Put first five ingredients in a food processor and pulse until the mixture resembles fine bread crumbs.  Empty into a large bowl.  Add the flour, a little at a time, using just enough to bind the mixture. Collect all moistened particles into a ball.  With as little handling as possible, form dough into a round disk.  Place on a lightly floured surface.  It should be soft enough not to break when it is rolled. Handle the pastry as little as possible.  Kneading will toughen it.

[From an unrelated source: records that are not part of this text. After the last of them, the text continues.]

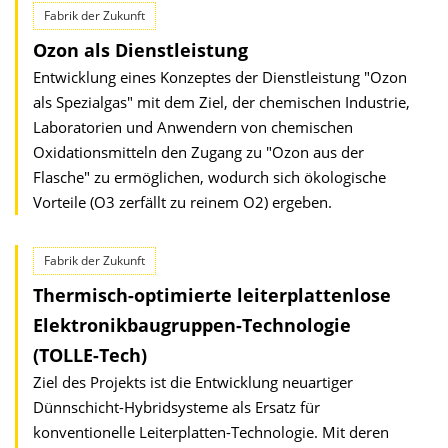
Fabrik der Zukunft
Ozon als Dienstleistung
Entwicklung eines Konzeptes der Dienstleistung "Ozon
als Spezialgas" mit dem Ziel, der chemischen Industrie,
Laboratorien und Anwendern von chemischen
Oxidationsmitteln den Zugang zu "Ozon aus der
Flasche" zu ermöglichen, wodurch sich ökologische
Vorteile (O3 zerfällt zu reinem O2) ergeben.
Fabrik der Zukunft
Thermisch-optimierte leiterplattenlose
Elektronikbaugruppen-Technologie
(TOLLE-Tech)
Ziel des Projekts ist die Entwicklung neuartiger
Dünnschicht-Hybridsysteme als Ersatz für
konventionelle Leiterplatten-Technologie. Mit deren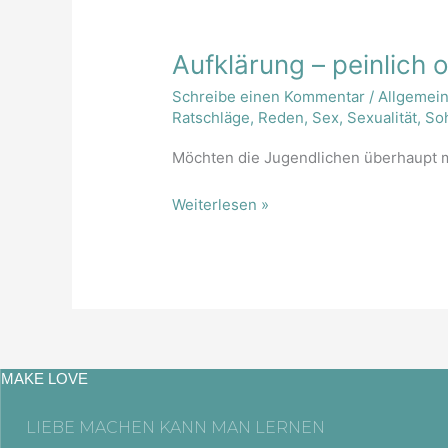
Aufklärung
Aufklärung – peinlich 
–
Schreibe einen Kommentar
/
Allgemei
peinlich
Ratschläge
,
Reden
,
Sex
,
Sexualität
,
So
oder
doch
Möchten die Jugendlichen überhaupt mi
cool?
Weiterlesen »
MAKE LOVE
LIEBE MACHEN KANN MAN LERNEN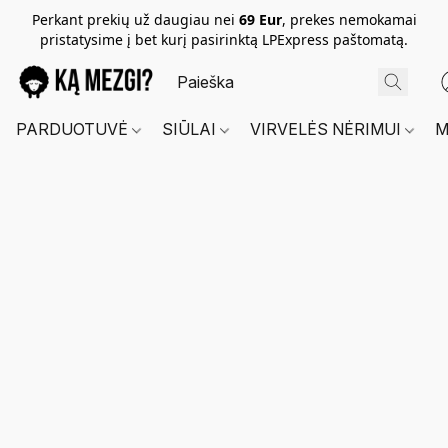
Perkant prekių už daugiau nei
69 Eur
, prekes nemokamai
pristatysime į bet kurį pasirinktą LPExpress paštomatą.
PARDUOTUVĖ
SIŪLAI
VIRVELĖS NĖRIMUI
M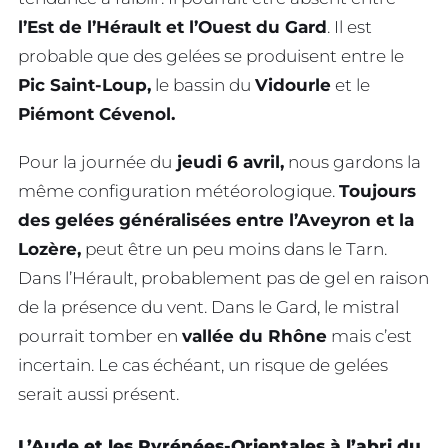
l’Est de l’Hérault et l’Ouest du Gard
. Il est
probable que des gelées se produisent entre le
Pic Saint-Loup,
le bassin du
Vidourle
et le
Piémont Cévenol.
Pour la journée du
jeudi 6 avril,
nous gardons la
même configuration météorologique.
Toujours
des gelées généralisées entre l’Aveyron et la
Lozère,
peut être un peu moins dans le Tarn.
Dans l’Hérault, probablement pas de gel en raison
de la présence du vent. Dans le Gard, le mistral
pourrait tomber en
vallée du Rhône
mais c’est
incertain. Le cas échéant, un risque de gelées
serait aussi présent.
L’Aude et les Pyrénées-Orientales à l’abri du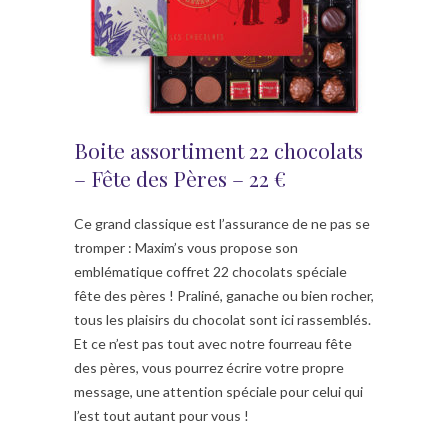
Boite assortiment 22 chocolats
– Fête des Pères – 22 €
Ce grand classique est l’assurance de ne pas se
tromper : Maxim’s vous propose son
emblématique coffret 22 chocolats spéciale
fête des pères ! Praliné, ganache ou bien rocher,
tous les plaisirs du chocolat sont ici rassemblés.
Et ce n’est pas tout avec notre fourreau fête
des pères, vous pourrez écrire votre propre
message, une attention spéciale pour celui qui
l’est tout autant pour vous !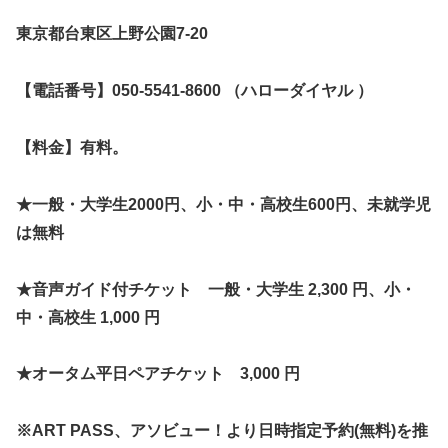
東京都台東区上野公園7-20
【電話番号】
050-5541-8600 （ハローダイヤル ）
【料金】
有料。
★一般・大学生2000円、小・中・高校生600円、未就学児
は無料
★音声ガイド付チケット 一般・大学生 2,300 円、小・
中・高校生 1,000 円
★オータム平日ペアチケット 3,000 円
※ART PASS、アソビュー！より日時指定予約(無料)を推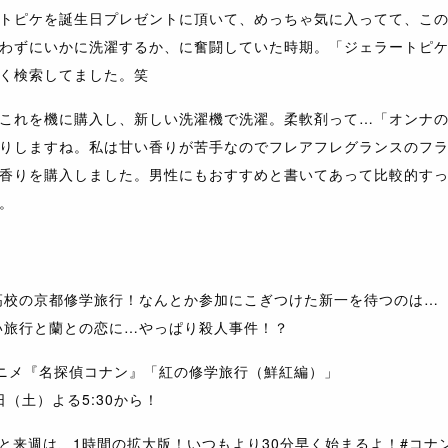
トピケを誕生日プレゼントに頂いて、めっちゃ気に入ってて、こ
わずにいかに洗濯するか、に奮闘していた時期。「ジェラートピ
く検索してました。笑
これを機に購入し、新しい洗濯機で洗濯。柔軟剤って…「オンナ
りしますね。私は甘い香りが苦手なのでフレアフレグランスのフ
香りを購入しました。男性にもおすすめと書いてあって比較的す
。
高校の京都修学旅行！なんとか参加にこぎつけた新一を待つのは…
い旅行と蘭との恋に…やっぱり殺人事件！？
アニメ『名探偵コナン』「紅の修学旅行（鮮紅編）」
日（土）よる5:30から！
週と来週は、1時間の拡大版！いつもより30分早く始まるよ！
#コナ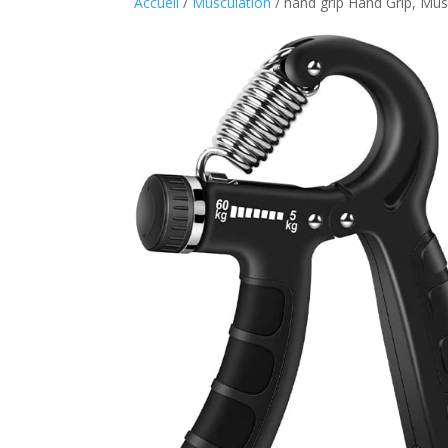
Accueil
/
Musculation
/ hand grip Hand Grip, Mus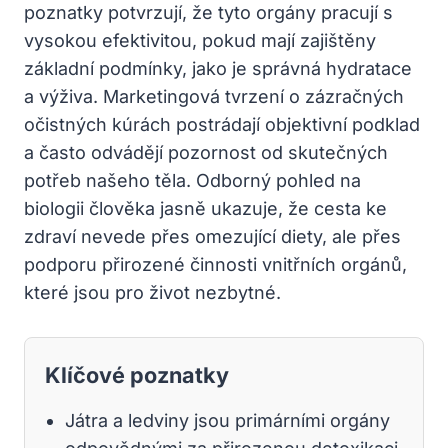
poznatky potvrzují, že tyto orgány pracují s
vysokou efektivitou, pokud mají zajištěny
základní podmínky, jako je správná hydratace
a výživa. Marketingová tvrzení o zázračných
očistných kúrách postrádají objektivní podklad
a často odvádějí pozornost od skutečných
potřeb našeho těla. Odborný pohled na
biologii člověka jasně ukazuje, že cesta ke
zdraví nevede přes omezující diety, ale přes
podporu přirozené činnosti vnitřních orgánů,
které jsou pro život nezbytné.
Klíčové poznatky
Játra a ledviny jsou primárními orgány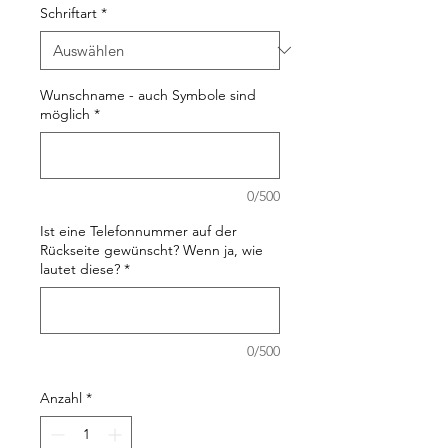
Schriftart
*
Wunschname - auch Symbole sind
möglich
*
0/500
Ist eine Telefonnummer auf der
Rückseite gewünscht? Wenn ja, wie
lautet diese?
*
0/500
Anzahl
*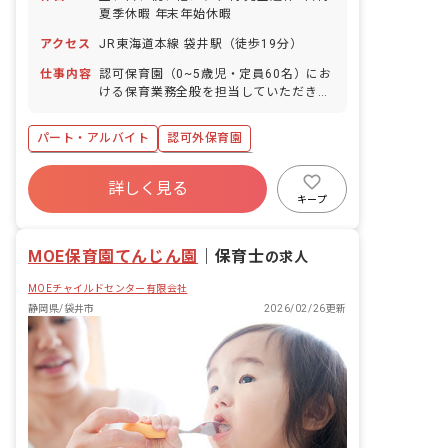
夏季休暇 年末年始休暇
アクセス
JR東海道本線 袋井駅（徒歩19分）
仕事内容
認可保育園（0~5歳児・定員60名）にお
ける保育業務全般を担当していただきま
す。 具体的な業務内容: ・オムツ交換 ・
排泄介助 ・食事、おやつの介助・補助
パート・アルバイト
認可外保育園
・散歩、遊びの補助 ・登降園時の園児の
受け入れ、引き渡し ・おたより帳の記入
ボーナス・賞与あり
社会保険完備
持ち帰り業務や残業はほとんどありませ
詳しく見る
退職金制度
残業少なめ
車通勤可
ん。
キープ
ブランクOK
交通費支給
MOE保育園てんじん園
｜
保育士
の求人
MOEチャイルドセンター有限会社
静岡県/袋井市
2026/02/26更新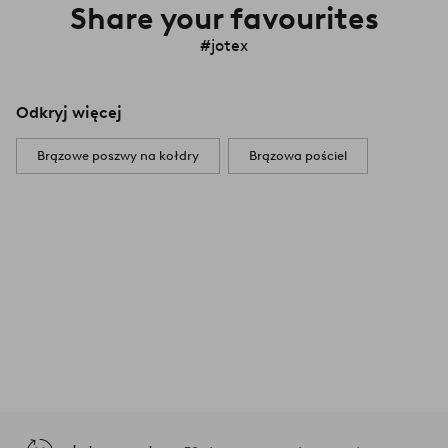
Share your favourites
#jotex
Odkryj więcej
Brązowe poszwy na kołdry
Brązowa pościel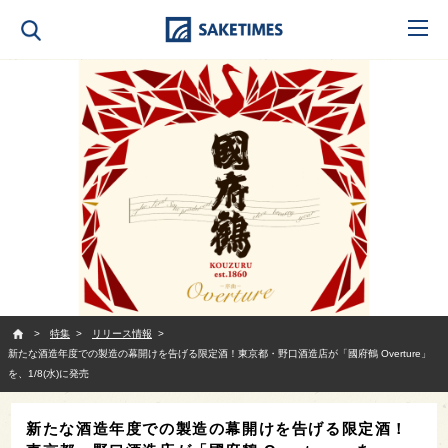
SAKETIMES
特集
リリース情報
新たな酒造年度での製造の幕開けを告げる限定酒！東京都・野口酒造店が「國府鶴 Overture」
を、1/8(水)に発売
新たな酒造年度での製造の幕開けを告げる限定酒！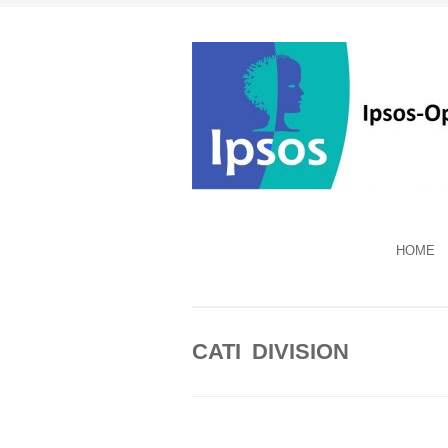
HOME
CATI DIVISION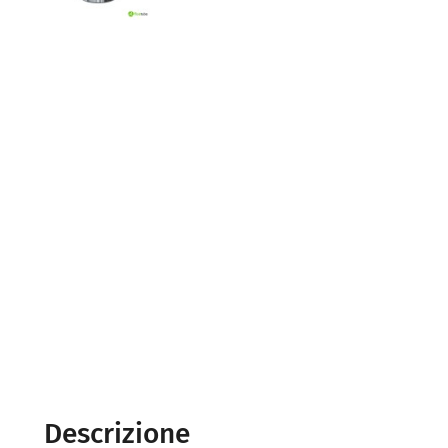
Descrizione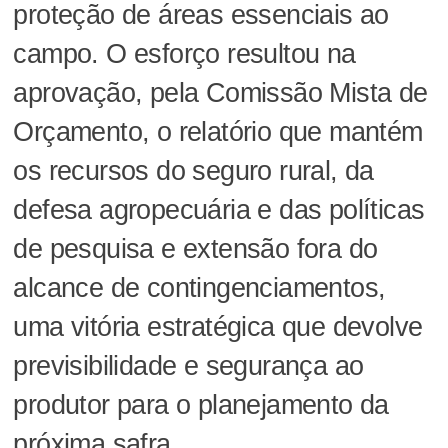
proteção de áreas essenciais ao
campo. O esforço resultou na
aprovação, pela Comissão Mista de
Orçamento, o relatório que mantém
os recursos do seguro rural, da
defesa agropecuária e das políticas
de pesquisa e extensão fora do
alcance de contingenciamentos,
uma vitória estratégica que devolve
previsibilidade e segurança ao
produtor para o planejamento da
próxima safra.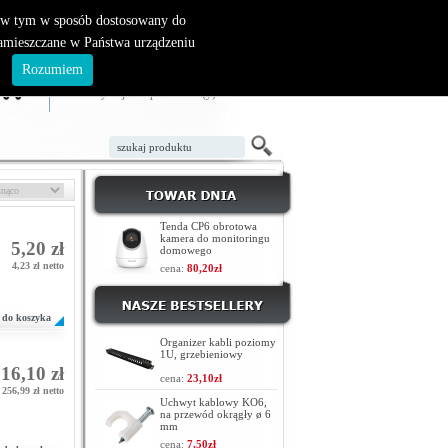
, w tym w sposób dostosowany do
zamieszczane w Państwa urządzeniu
ZAŁÓŻ KONTO
LOGOWANIE
.
Rozumiem
TWÓJ KOSZYK
W koszyku jest 0 produktów(y)
Tenda CP6 obrotowa
kamera do monitoringu
5,20 zł
domowego
4,23 zł netto
cena:
80,20zł
do koszyka
Organizer kabli poziomy
1U, grzebieniowy
16,10 zł
cena:
23,10zł
256,99 zł netto
Uchwyt kablowy KO6,
na przewód okrągły ø 6
mm
cena:
7,50zł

Roll with a light even pressure to a thickness of ¼ inch.  Cut into 3-inch circles and line tartlet pans.

Butter Tart Mixture:
1/3 cup unsalted butter
1 cup brown sugar
1 beaten large egg
1 teaspoon vanilla
½ cup currants

Preheat oven to 450˚F

Mix all the ingredients together and place a heaped teaspoon of the mixture into tartlet pans that have been lined with pastry.  Put on center rack in the oven. Bake at 450˚F degrees for eight minutes.  Reduce to 350˚F degrees and bake until the pastry is lightly browned.  Remove tartlet pan from oven and place on cooling rack for about ten minutes.